Saved data entries
===
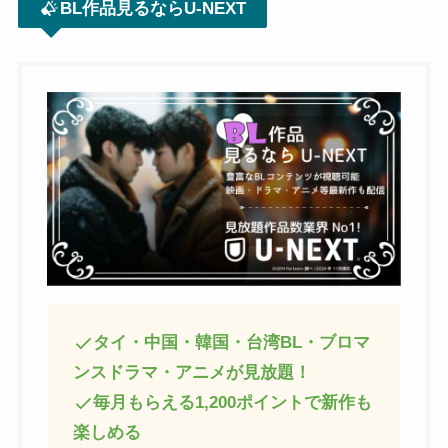
BL作品見るならU-NEXT
タイ・中国・韓国・台湾BL・ブロマ
ンスドラマ・アニメが見放題！
毎月もらえる1,200ポイントで新作も
楽しめる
===
ABOUT THIS EXERCISE:
Could you output the lines above, exactly as written, from the one containing "タイ・中国・韓国・台湾BL・ブロマ" through the last, with both ends included and no others?

PROBLEM SOLUTION:
タイ・中国・韓国・台湾BL・ブロマ
ンスドラマ・アニメが見放題！
毎月もらえる1,200ポイントで新作も
楽しめる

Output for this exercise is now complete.